It's usually after an extended period of nights below freezing(mid-20's) followed by a good WEEK of constant below freezing temps, with the coldest days with highs in the teens and single digit lows, but a good solid week of temps between 0 and 25 degrees, BUT!!! be careful how much snow comes down and stays on the ice. It can act as an insulator and slow down ice formation.

Then, I take a ride out to Old State Park at Portage Lakes to scout. If anyone is out fishing, I'll head to Mogadore off Congress Lake Rd and scout. If folks are out there, I go home, get all my stuff together, toss and turn all night, and call off work the next day with a SERIOUS case of the fishing flu. Then, I head back to OSP. It's ALWAYS the first to freeze and I always start there for my first trip of the year. Sort of a tradition. Usually, I'll catch 70-100 dink gills with a bass in between, maybe a crappie, depends. Anyway, the heron is VERY happy after my first trip out. LOL.

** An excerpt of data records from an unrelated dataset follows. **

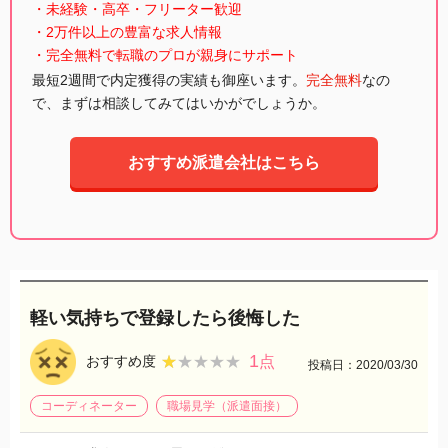
・未経験・高卒・フリーター歓迎
・2万件以上の豊富な求人情報
・完全無料で転職のプロが親身にサポート
最短2週間で内定獲得の実績も御座います。
完全無料
なの
で、まずは相談してみてはいかがでしょうか。
おすすめ派遣会社はこちら
軽い気持ちで登録したら後悔した
1
★★★★★
★★★★★
おすすめ度
点
投稿日：2020/03/30
コーディネーター
職場見学（派遣面接）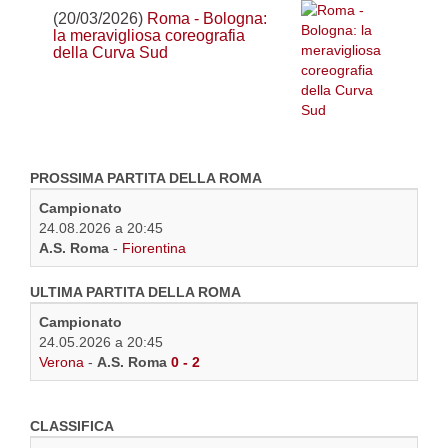
(20/03/2026)
Roma - Bologna:
la meravigliosa coreografia
della Curva Sud
PROSSIMA PARTITA DELLA ROMA
Campionato
24.08.2026 a 20:45
A.S. Roma
-
Fiorentina
ULTIMA PARTITA DELLA ROMA
Campionato
24.05.2026 a 20:45
Verona
-
A.S. Roma
0 - 2
CLASSIFICA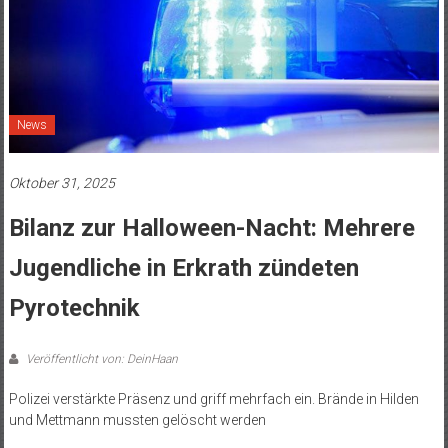
News
Oktober 31, 2025
Bilanz zur Halloween-Nacht: Mehrere
Jugendliche in Erkrath zündeten
Pyrotechnik
Veröffentlicht von: DeinHaan
Polizei verstärkte Präsenz und griff mehrfach ein. Brände in Hilden
und Mettmann mussten gelöscht werden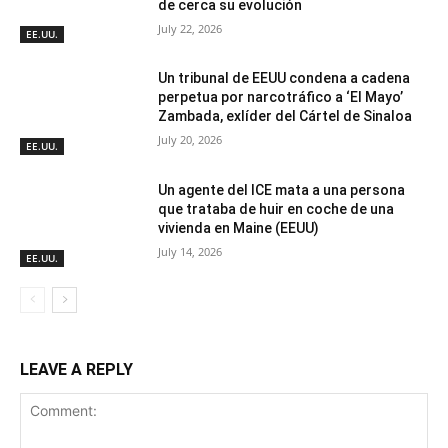
de cerca su evolución
July 22, 2026
EE.UU.
Un tribunal de EEUU condena a cadena
perpetua por narcotráfico a ‘El Mayo’
Zambada, exlíder del Cártel de Sinaloa
July 20, 2026
EE.UU.
Un agente del ICE mata a una persona
que trataba de huir en coche de una
vivienda en Maine (EEUU)
July 14, 2026
EE.UU.
LEAVE A REPLY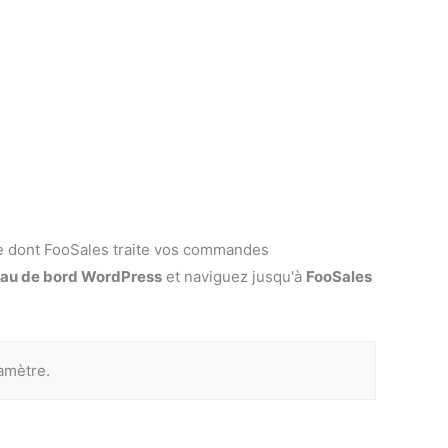
re dont FooSales traite vos commandes
au de bord WordPress
et naviguez jusqu'à
FooSales
amètre.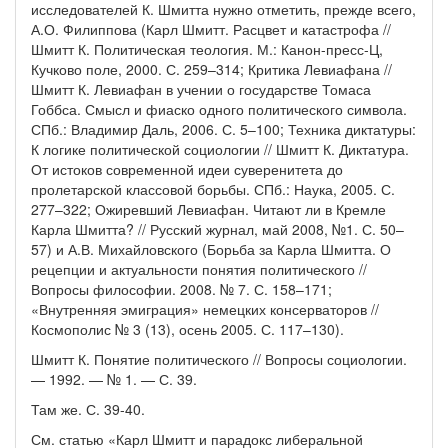
исследователей К. Шмитта нужно отметить, прежде всего,
А.О. Филиппова (Карл Шмитт. Расцвет и катастрофа //
Шмитт К. Политическая теология. М.: Канон-пресс-Ц,
Кучково поле, 2000. С. 259–314; Критика Левиафана //
Шмитт К. Левиафан в учении о государстве Томаса
Гоббса. Смысл и фиаско одного политического символа.
СПб.: Владимир Даль, 2006. С. 5–100; Техника диктатуры:
К логике политической социологии // Шмитт К. Диктатура.
От истоков современной идеи суверенитета до
пролетарской классовой борьбы. СПб.: Наука, 2005. С.
277–322; Ожиревший Левиафан. Читают ли в Кремле
Карла Шмитта? // Русский журнал, май 2008, №1. С. 50–
57) и А.В. Михайловского (Борьба за Карла Шмитта. О
рецепции и актуальности понятия политического //
Вопросы философии. 2008. № 7. С. 158–171;
«Внутренняя эмиграция» немецких консерваторов //
Космополис № 3 (13), осень 2005. С. 117–130).
Шмитт К. Понятие политического // Вопросы социологии.
— 1992. — № 1. — С. 39.
Там же. С. 39-40.
См. статью «Карл Шмитт и парадокс либеральной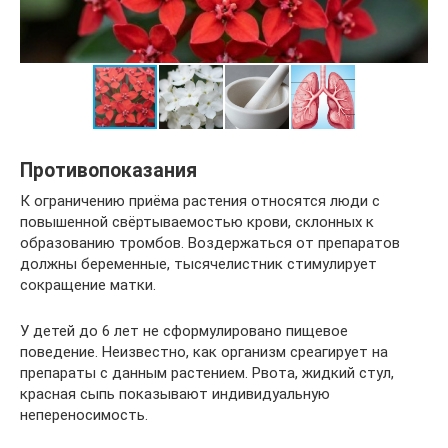
Противопоказания
К ограничению приёма растения относятся люди с
повышенной свёртываемостью крови, склонных к
образованию тромбов. Воздержаться от препаратов
должны беременные, тысячелистник стимулирует
сокращение матки.
У детей до 6 лет не сформулировано пищевое
поведение. Неизвестно, как организм среагирует на
препараты с данным растением. Рвота, жидкий стул,
красная сыпь показывают индивидуальную
непереносимость.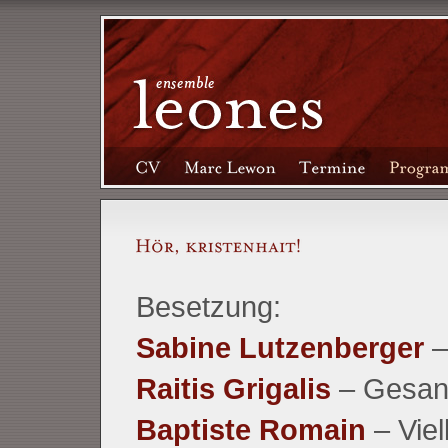
Besetzung:
Sabine Lutzenberger
–
Raitis Grigalis
– Gesan
Baptiste Romain
– Viel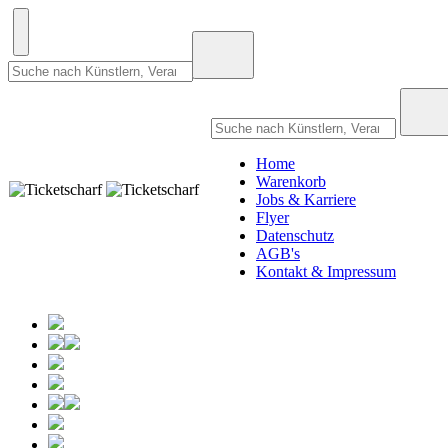
Home
Warenkorb
Jobs & Karriere
Flyer
Datenschutz
AGB's
Kontakt & Impressum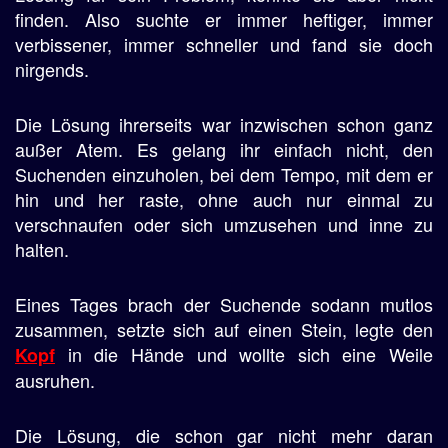
finden. Also suchte er immer heftiger, immer
verbissener, immer schneller und fand sie doch
nirgends.
Die Lösung ihrerseits war inzwischen schon ganz
außer Atem. Es gelang ihr einfach nicht, den
Suchenden einzuholen, bei dem Tempo, mit dem er
hin und her raste, ohne auch nur einmal zu
verschnaufen oder sich umzusehen und inne zu
halten.
Eines Tages brach der Suchende sodann mutlos
zusammen, setzte sich auf einen Stein, legte den
in die Hände und wollte sich eine Weile
Kopf
ausruhen.
Die Lösung, die schon gar nicht mehr daran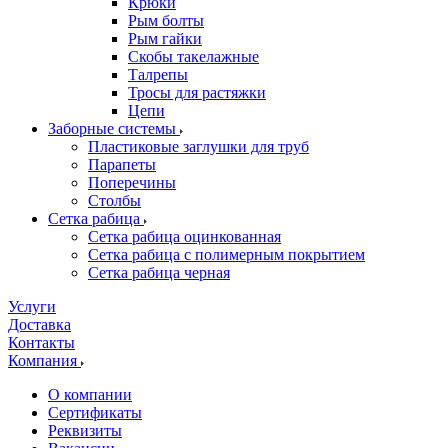
Крюки
Рым болты
Рым гайки
Скобы такелажные
Талрепы
Тросы для растяжки
Цепи
Заборные системы
Пластиковые заглушки для труб
Парапеты
Поперечины
Столбы
Сетка рабица
Сетка рабица оцинкованная
Сетка рабица с полимерным покрытием
Сетка рабица черная
Услуги
Доставка
Контакты
Компания
О компании
Сертификаты
Реквизиты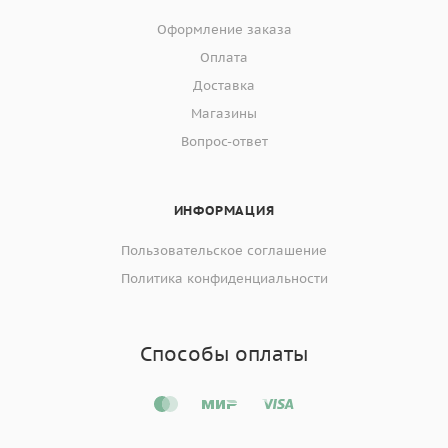
Оформление заказа
Оплата
Доставка
Магазины
Вопрос-ответ
ИНФОРМАЦИЯ
Пользовательское соглашение
Политика конфиденциальности
Способы оплаты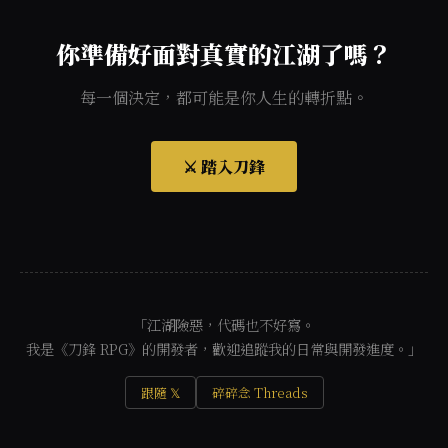
你準備好面對真實的江湖了嗎？
每一個決定，都可能是你人生的轉折點。
⚔️ 踏入刀鋒
「江湖險惡，代碼也不好寫。
我是《刀鋒 RPG》的開發者，歡迎追蹤我的日常與開發進度。」
跟隨 𝕏
碎碎念 Threads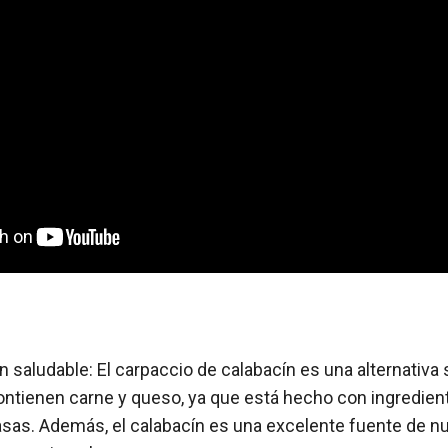
 saludable: El carpaccio de calabacín es una alternativa 
ontienen carne y queso, ya que está hecho con ingredien
rasas. Además, el calabacín es una excelente fuente de n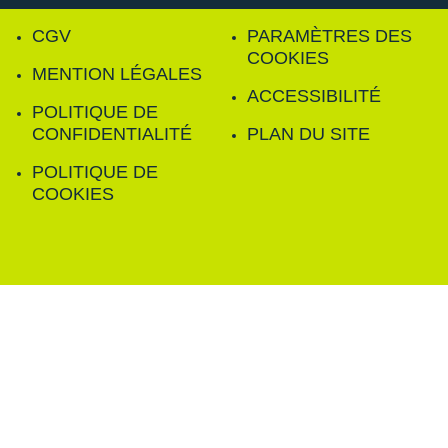
CGV
PARAMÈTRES DES
COOKIES
MENTION LÉGALES
ACCESSIBILITÉ
POLITIQUE DE
CONFIDENTIALITÉ
PLAN DU SITE
POLITIQUE DE
COOKIES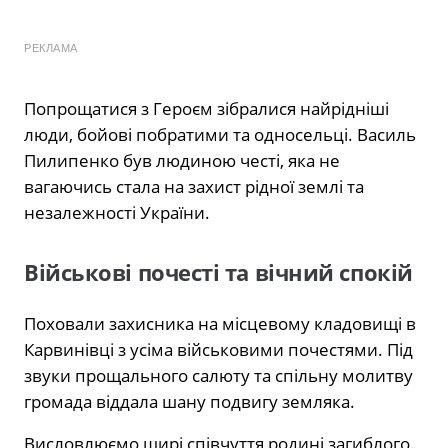
РЕКЛАМА
Попрощатися з Героєм зібралися найрідніші
люди, бойові побратими та односельці. Василь
Пилипенко був людиною честі, яка не
вагаючись стала на захист рідної землі та
незалежності України.
Військові почесті та вічний спокій
Поховали захисника на місцевому кладовищі в
Карвинівці з усіма військовими почестями. Під
звуки прощального салюту та спільну молитву
громада віддала шану подвигу земляка.
Висловлюємо щирі співчуття родині загиблого.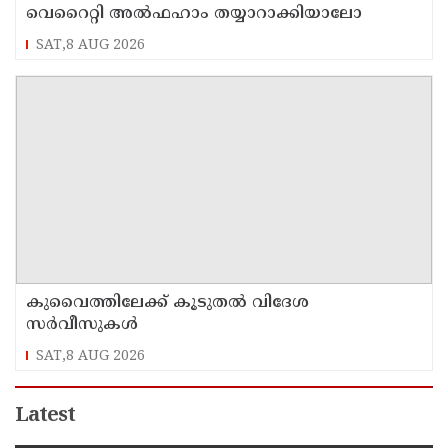
വെറൈറ്റി അൽഫഹാം തയ്യാറാക്കിയാലോ
SAT,8 AUG 2026
കുവൈത്തിലേക്ക് കൂടുതല്‍ വിദേശ
സര്‍വീസുകള്‍
SAT,8 AUG 2026
Latest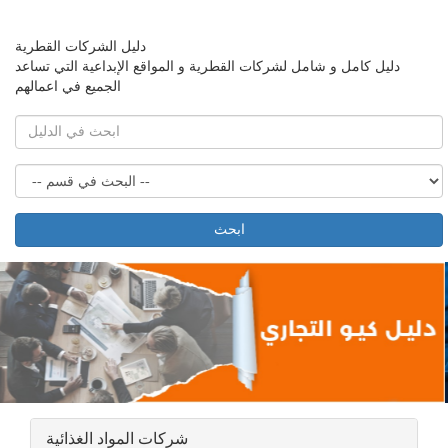
دليل الشركات القطرية
دليل كامل و شامل لشركات القطرية و المواقع الإبداعية التي تساعد
الجميع في اعمالهم
ابحث
شركات المواد الغذائية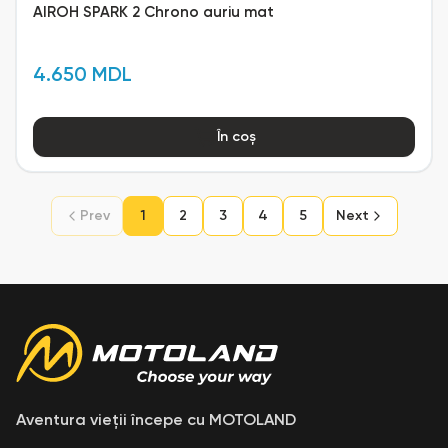
AIROH SPARK 2 Chrono auriu mat
4.650 MDL
În coș
Prev
1
2
3
4
5
Next
Aventura vieții începe cu MOTOLAND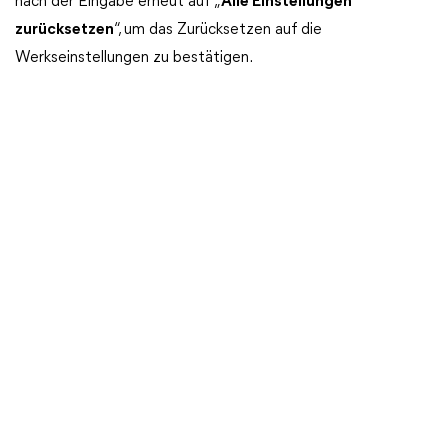
nach der Eingabe erneut auf „
Alle Einstellungen
zurücksetzen
“, um das Zurücksetzen auf die
Werkseinstellungen zu bestätigen.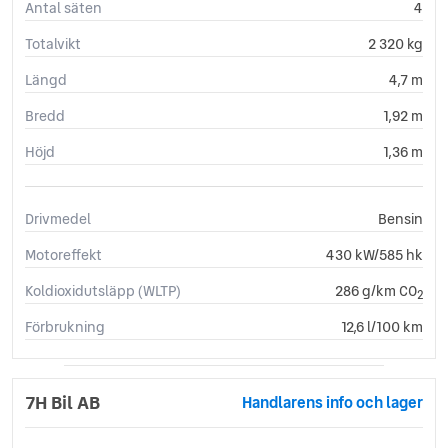
Antal säten
4
Totalvikt
2 320 kg
Längd
4,7 m
Bredd
1,92 m
Höjd
1,36 m
Drivmedel
Bensin
Motoreffekt
430 kW/585 hk
Koldioxidutsläpp (WLTP)
286 g/km CO
2
Förbrukning
12,6 l/100 km
7H Bil AB
Handlarens info och lager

When I go, I'll post and any of you are welcome to meet me on the ice any time.


----------



## hardwaterfan (Apr 6, 2004)

Hey BD Id like to come, if its on a Sat. or Sun.


----------



## Big Daddy (Apr 6, 2004)

No problem. 

Look for an UPDATED PAGE concerning the Presque Isle trip raffle. The dates have been chosen, the raffle is still going on. Going to post a nice page so we can get it rolling. Almost time!!!


----------



## fishintiger (Apr 26, 2004)

Bassnpro1 said:


> hey Tony, did I get you hooked last year?? We will have to get together again and find some of those gils liek we did last year. Take it easy man



I wouldn't say it is hooked. I would use the term addicted. It was a blast. I have a couple of places here that I want to try out and see what I/we can find. I would definetly like to get some more gils like last year. This year though I am going to get a fish club and thump them a couple of times before I go to clean them. Nothing like a fish flopping across the cutting board.


----------